It's not much harder or more expensive to send a tweet or a Facebook post to hundreds or even thousands of people than to just a handful. So you'd think that the ease of communicating with lots of people via social networks would result in more and more people sharing their thoughts, political views, and cat videos.
But that's not the case, says Associate Professor Zsolt Katona at UC Berkeley's Haas School of Business (pictured, left). The flood of tweets and posts washing across cyberspace has created a huge imbalance in the number of people creating content and the number of people who receive it.

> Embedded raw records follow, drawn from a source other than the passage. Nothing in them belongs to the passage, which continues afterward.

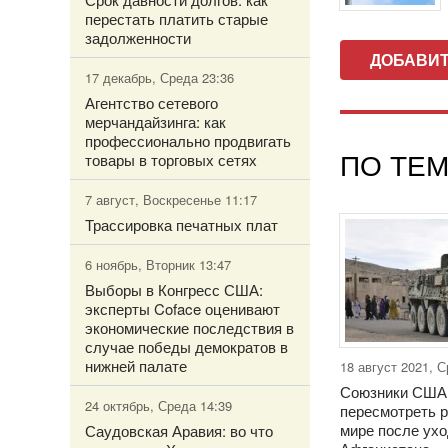
перестать платить старые
задолженности
ДОБАВИ
17 декабрь, Среда 23:36
Агентство сетевого
мерчандайзинга: как
профессионально продвигать
ПО ТЕМ
товары в торговых сетях
7 август, Воскресенье 11:17
Трассировка печатных плат
6 ноябрь, Вторник 13:47
Выборы в Конгресс США:
эксперты Coface оценивают
экономические последствия в
случае победы демократов в
нижней палате
18 август 2021, 
Союзники США
24 октябрь, Среда 14:39
пересмотреть 
мире после ухо
Саудовская Аравия: во что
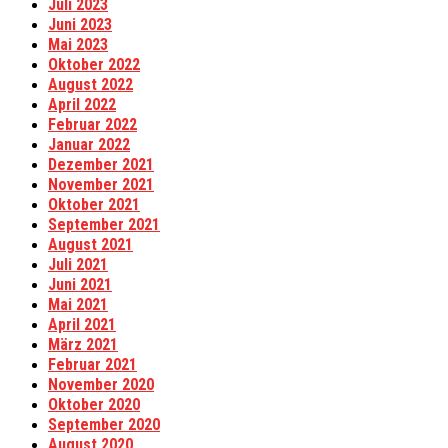
Juli 2023
Juni 2023
Mai 2023
Oktober 2022
August 2022
April 2022
Februar 2022
Januar 2022
Dezember 2021
November 2021
Oktober 2021
September 2021
August 2021
Juli 2021
Juni 2021
Mai 2021
April 2021
März 2021
Februar 2021
November 2020
Oktober 2020
September 2020
August 2020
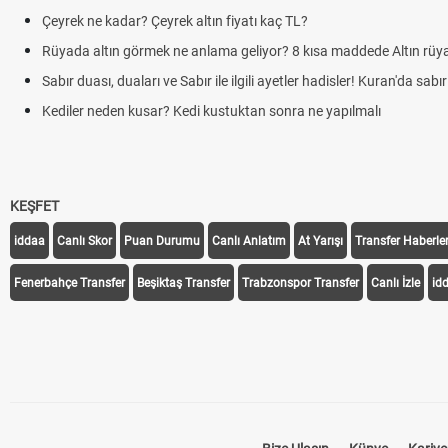
Çeyrek ne kadar? Çeyrek altın fiyatı kaç TL?
Rüyada altın görmek ne anlama geliyor? 8 kısa maddede Altın rüya
Sabır duası, duaları ve Sabır ile ilgili ayetler hadisler! Kuran'da sabır 
Kediler neden kusar? Kedi kustuktan sonra ne yapılmalı
KEŞFET
iddaa
Canlı Skor
Puan Durumu
Canlı Anlatım
At Yarışı
Transfer Haberler
Fenerbahçe Transfer
Beşiktaş Transfer
Trabzonspor Transfer
Canlı İzle
id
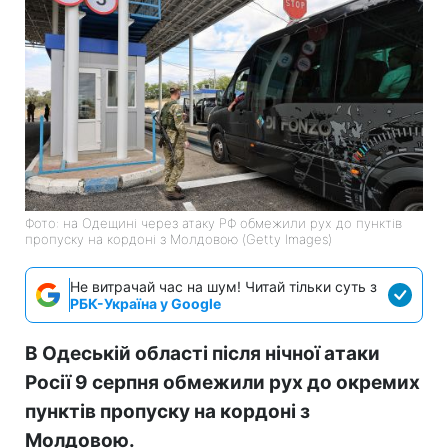
Фото: на Одещині через атаку РФ обмежили рух до пунктів
пропуску на кордоні з Молдовою (Getty Images)
Не витрачай час на шум! Читай тільки суть з
РБК-Україна у Google
В Одеській області після нічної атаки
Росії 9 серпня обмежили рух до окремих
пунктів пропуску на кордоні з
Молдовою.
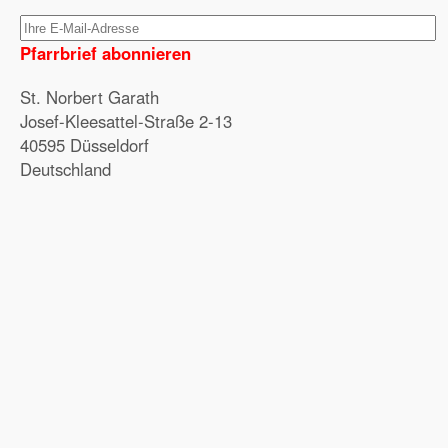
Pfarrbrief abonnieren
St. Norbert Garath
Josef-Kleesattel-Straße 2-13
40595 Düsseldorf
Deutschland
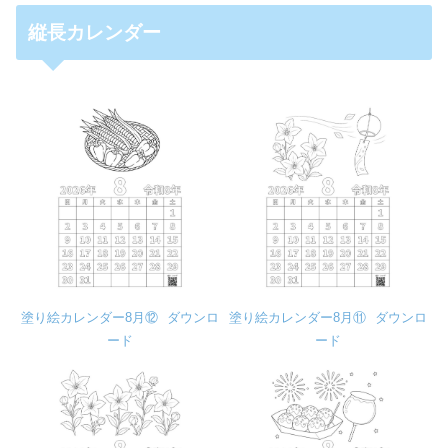
縦長カレンダー
塗り絵カレンダー8月⑫
ダウンロ
塗り絵カレンダー8月⑪
ダウンロ
ード
ード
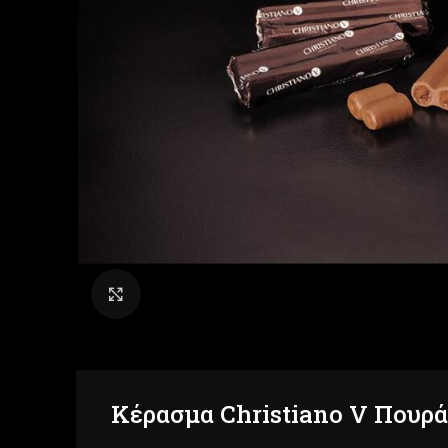
Click to enlarge
Κέρασμα Christiano V Πουρά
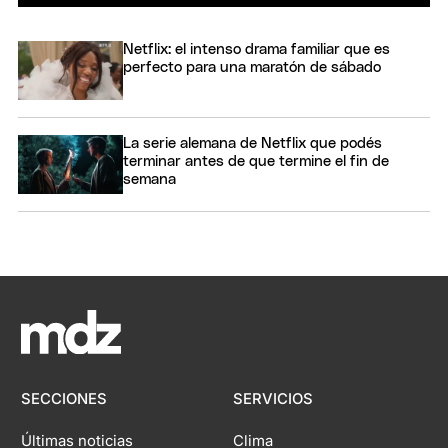
Netflix: el intenso drama familiar que es
perfecto para una maratón de sábado
La serie alemana de Netflix que podés
terminar antes de que termine el fin de
semana
SECCIONES
SERVICIOS
Últimas noticias
Clima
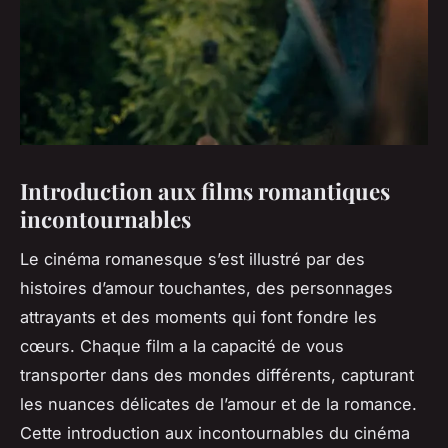
Introduction aux films romantiques
incontournables
Le cinéma romanesque s’est illustré par des
histoires d’amour touchantes, des personnages
attrayants et des moments qui font fondre les
cœurs. Chaque film a la capacité de vous
transporter dans des mondes différents, capturant
les nuances délicates de l’amour et de la romance.
Cette introduction aux incontournables du cinéma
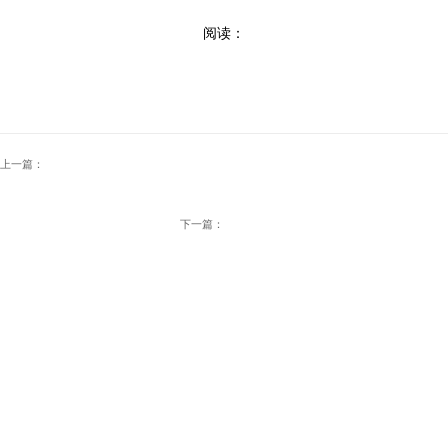
阅读：
上一篇：
下一篇：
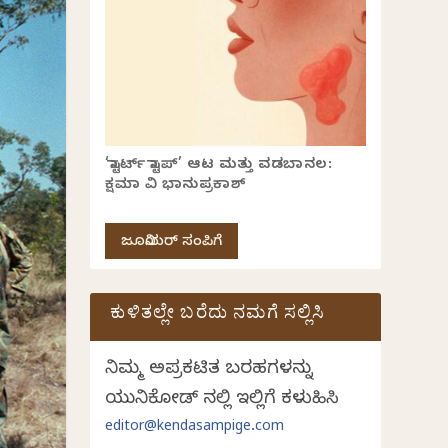
‘ಸ್ಟಾರ್ಟ್ ಸ್ಟಾಪ್’ ಆಟ ಮತ್ತು ವಡಬಾನಲ:
ಕ್ಷಮಾ ವಿ ಭಾನುಪ್ರಕಾಶ್
ಜೂನಿಯರ್ ಸಂಪಿಗೆ
ಕುಳಿತಲ್ಲೇ ಬರೆದು ನಮಗೆ ಸಲ್ಲಿಸಿ
ನಿಮ್ಮ ಅಪ್ರಕಟಿತ ಬರಹಗಳನ್ನು
ಯುನಿಕೋಡ್ ನಲ್ಲಿ ಇಲ್ಲಿಗೆ ಕಳುಹಿಸಿ
editor@kendasampige.com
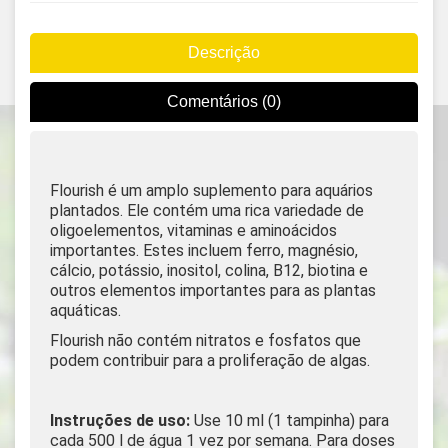
Descrição
Comentários (0)
Flourish é um amplo suplemento para aquários
plantados. Ele contém uma rica variedade de
oligoelementos, vitaminas e aminoácidos
importantes. Estes incluem ferro, magnésio,
cálcio, potássio, inositol, colina, B12, biotina e
outros elementos importantes para as plantas
aquáticas.
Flourish não contém nitratos e fosfatos que
podem contribuir para a proliferação de algas.
Instruções de uso:
Use 10 ml (1 tampinha) para
cada 500 l de água 1 vez por semana. Para doses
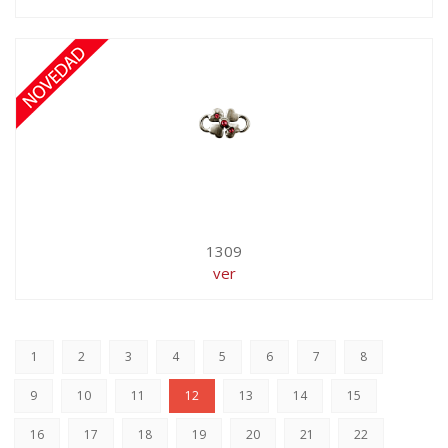
1309
ver
1
2
3
4
5
6
7
8
9
10
11
12
13
14
15
16
17
18
19
20
21
22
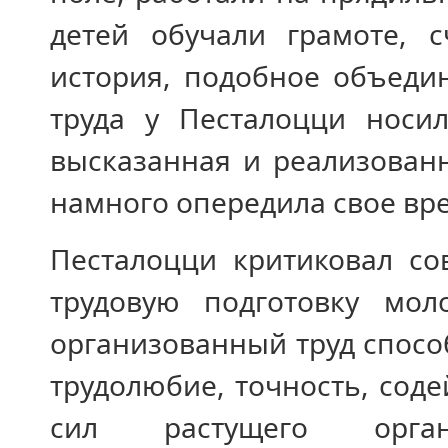
детей обучали грамоте, с
история, подобное объеди
труда у Песталоцци носил
высказанная и реализован
намного опередила свое вр
Песталоцци критиковал с
трудовую подготовку мол
организованный труд способ
трудолюбие, точность, сод
сил растущего орган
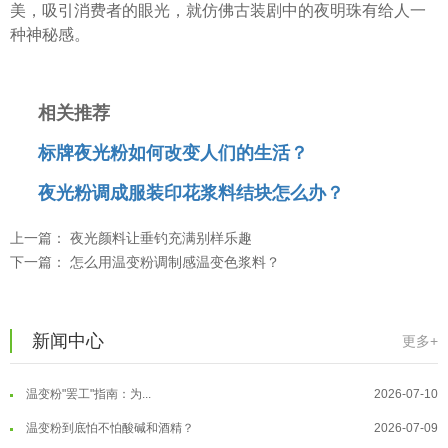
美，吸引消费者的眼光，就仿佛古装剧中的夜明珠有给人一
种神秘感。
相关推荐
标牌夜光粉如何改变人们的生活？
夜光粉调成服装印花浆料结块怎么办？
温变粉可以做防伪标签、温变防伪吗...
2026-08-05
上一篇：
夜光颜料让垂钓充满别样乐趣
温变粉适合做热变还是冷变？
2026-08-04
下一篇：
怎么用温变粉调制感温变色浆料？
温变粉注塑后表面翻车？粗糙、颗粒...
2026-07-28
温变粉保质期有多久？开封后如何保...
2026-07-20
新闻中心
更多+
温变粉大批量保存指南｜做对这几步...
2026-07-17
温变粉"罢工"指南：为...
2026-07-10
温变粉到底怕不怕酸碱和酒精？
2026-07-09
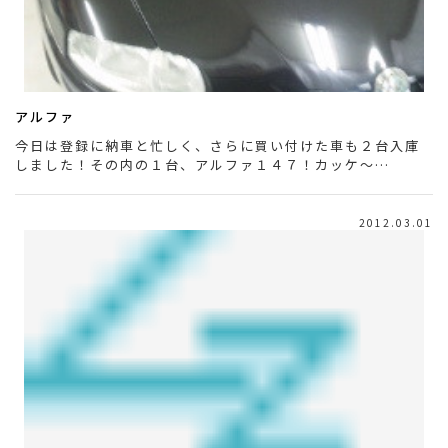
アルファ
今日は登録に納車と忙しく、さらに買い付けた車も２台入庫
しました！その内の１台、アルファ１４７！カッケ～…
2012.03.01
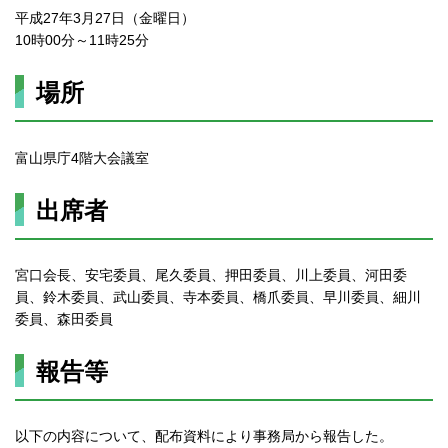
平成27年3月27日（金曜日）
10時00分～11時25分
場所
富山県庁4階大会議室
出席者
宮口会長、安宅委員、尾久委員、押田委員、川上委員、河田委
員、鈴木委員、武山委員、寺本委員、橋爪委員、早川委員、細川
委員、森田委員
報告等
以下の内容について、配布資料により事務局から報告した。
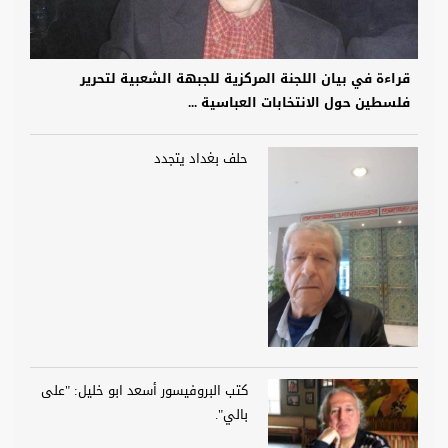
قراءة في بيان اللجنة المركزية للجبهة الشعبية لتحرير
فلسطين حول الانتخابات العباسية ...
حلف بغداد يتجدد
كتب البروفيسور أسعد ابو خليل: "على
بالي".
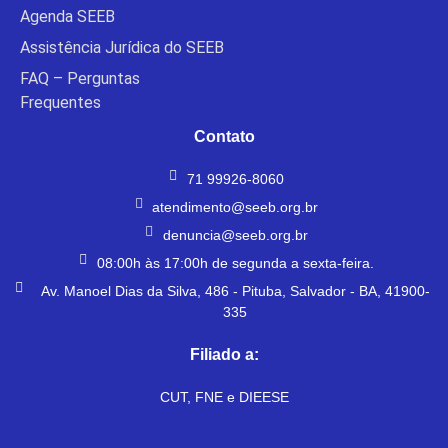
Agenda SEEB
Assistência Jurídica do SEEB
FAQ – Perguntas
Frequentes
Contato
71 99926-8060
atendimento@seeb.org.br
denuncia@seeb.org.br
08:00h às 17:00h de segunda a sexta-feira.
Av. Manoel Dias da Silva, 486 - Pituba, Salvador - BA, 41900-
335
Filiado a:
CUT, FNE e DIEESE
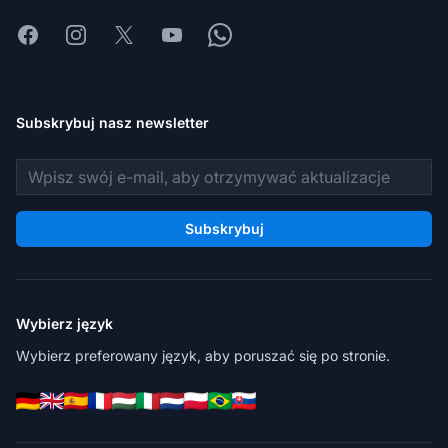
Facebook
Instagram
X
Youtube
Whatsapp
Subskrybuj nasz newsletter
Adres e-mail
Subskrybuj
Wybierz język
Wybierz preferowany język, aby poruszać się po stronie.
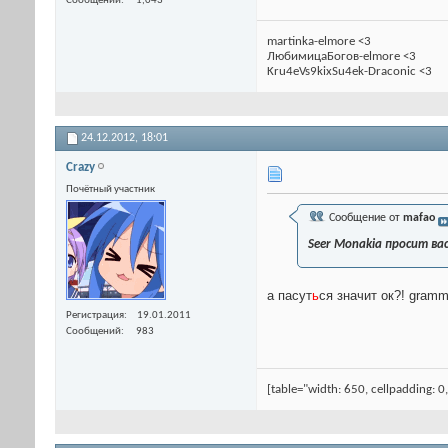
Сообщений
1,043
martinka-elmore <3
ЛюбимицаБогов-elmore <3
Kru4eVs9kixSu4ek-Draconic <3
24.12.2012,
18:01
Crazy
Почётный участник
Сообщение от
mafao
Seer Monakia просит вас
а пасут
ь
ся значит ок?! gramm
Регистрация
19.01.2011
Сообщений
983
[table="width: 650, cellpadding: 0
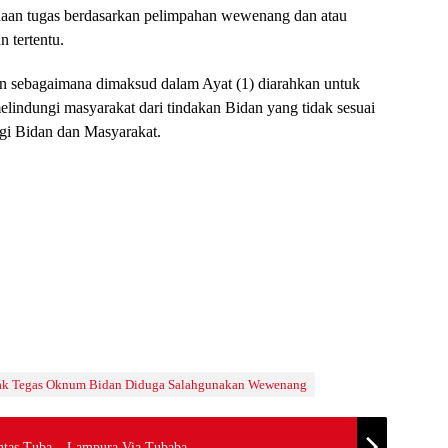
naan tugas berdasarkan pelimpahan wewenang dan atau
 tertentu.
n sebagaimana dimaksud dalam Ayat (1) diarahkan untuk
indungi masyarakat dari tindakan Bidan yang tidak sesuai
gi Bidan dan Masyarakat.
ndak Tegas Oknum Bidan Diduga Salahgunakan Wewenang
tas Tuba – Lampura Via Tubaba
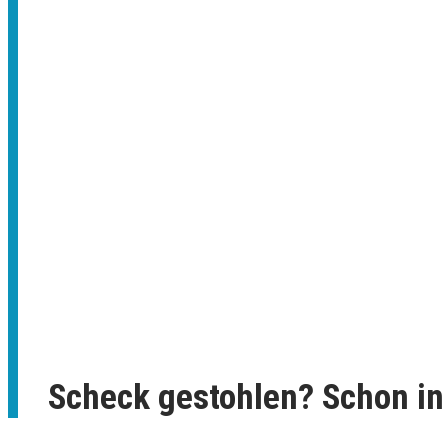
Scheck gestohlen? Schon in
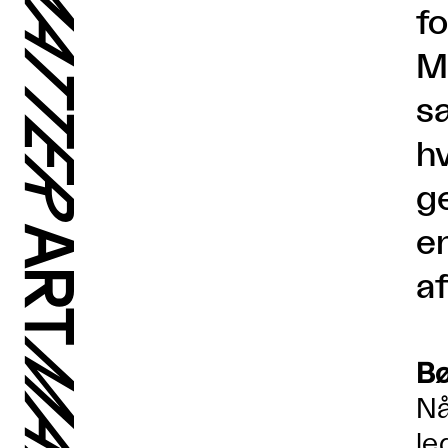
fo
M
s
h
g
e
a
Bø
Nå
le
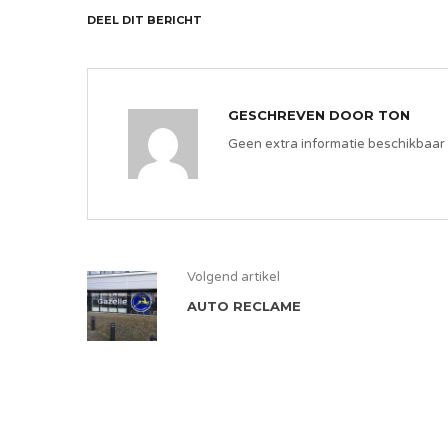
DEEL DIT BERICHT
GESCHREVEN DOOR
TON
Geen extra informatie beschikbaar
Volgend artikel
AUTO RECLAME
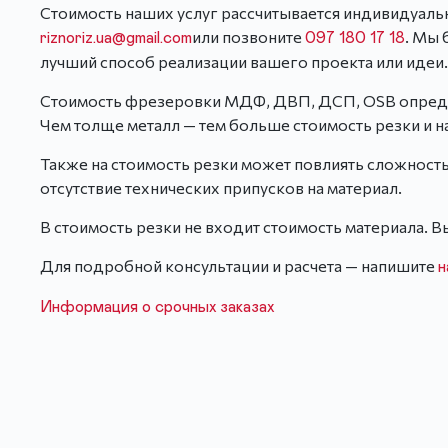
Стоимость наших услуг рассчитывается индивидуальн
или позвоните
. Мы 
riznoriz.ua@gmail.com
097 180 17 18
лучший способ реализации вашего проекта или идеи.
Стоимость фрезеровки МДФ, ДВП, ДСП, OSB определя
Чем толще металл — тем больше стоимость резки и н
Также на стоимость резки может повлиять сложность
отсутствие технических припусков на материал.
В стоимость резки не входит стоимость материала. Вы
Для подробной консультации и расчета — напишите
Информация о срочных заказах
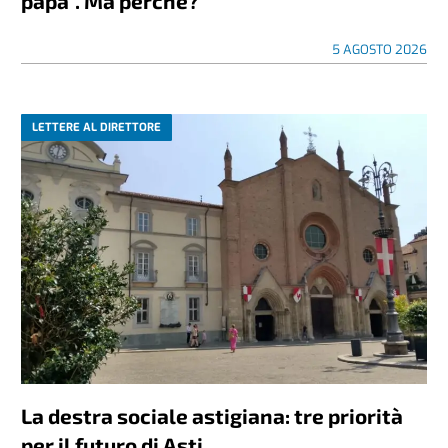
papà”. Ma perché?
5 AGOSTO 2026
LETTERE AL DIRETTORE
La destra sociale astigiana: tre priorità
per il futuro di Asti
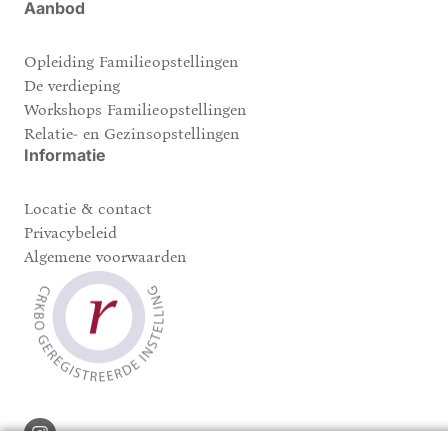
Aanbod
Opleiding Familieopstellingen
De verdieping
Workshops Familieopstellingen
Relatie- en Gezinsopstellingen
Informatie
Locatie & contact
Privacybeleid
Algemene voorwaarden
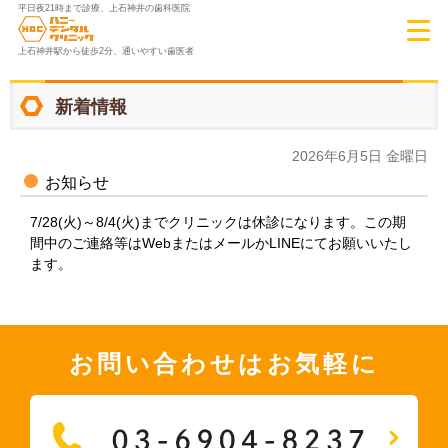
平日夜21時まで診療、上石神井の歯科医院
上石神井駅から徒歩2分、通いやすい歯医者
新着情報
2026年6月5日 金曜日
お知らせ
7/28(火)～8/4(火)までクリニックは休診になります。この期
間中のご連絡等はWebまたはメールかLINEにてお願いいたし
ます。
お問い合わせはお気軽に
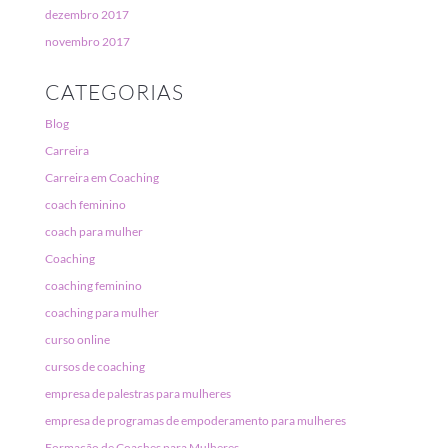
dezembro 2017
novembro 2017
CATEGORIAS
Blog
Carreira
Carreira em Coaching
coach feminino
coach para mulher
Coaching
coaching feminino
coaching para mulher
curso online
cursos de coaching
empresa de palestras para mulheres
empresa de programas de empoderamento para mulheres
Formação de Coaches para Mulheres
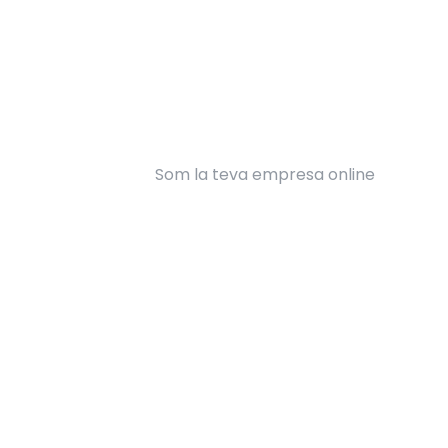
Som la teva empresa online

That imbalance stems from some content creators giving up on actively contributing to social networks, while others choose to send out more and more messages to users in an effort to be noticed.
In a new research paper, Competing for Attention in Social Communication Markets, Katona and co-author Ganesh Iyer, Edgar F. Kaiser Chair in Business Administration at Berkeley-Haas, (pictured, right) suggest a seemingly counter-intuitive thesis: The cheaper and easier it becomes to reach large numbers of people via social media, the fewer "content creators" choose to participate and the more cluttered the networks become. If it were as difficult to post messages to large numbers of people as it was just a few years ago -- before the rise of mobile messaging apps -- more users would create content.
Although more and more people are participating in social networking, a smaller percentage of users are actively creating and sharing content. Industry reports estimate that just 10 percent of Twitter users broadcast 90 percent of the network's tweets, while only a tiny fraction of the 55 million users who blog post daily, notes Katona.
The relative scarcity of message creators has been noticed before. But what hasn't been understood are the mechanisms responsible for the imbalance of senders and receivers and the implications for the social networking industry.
The research suggests that social networking is a bit like a market: People who create and send content are investing effort to win customers--in this case the "receivers" who will view their content.
But unlike businesses that use social networking as a marketing tool, individual senders aren't looking for a definable economic reward. They want status, or the satisfaction of being heard. Instead of actual sales, senders measure their payoff by the number of receivers who listen to them, while the effort required to reach them is the cost of sales, say the researchers.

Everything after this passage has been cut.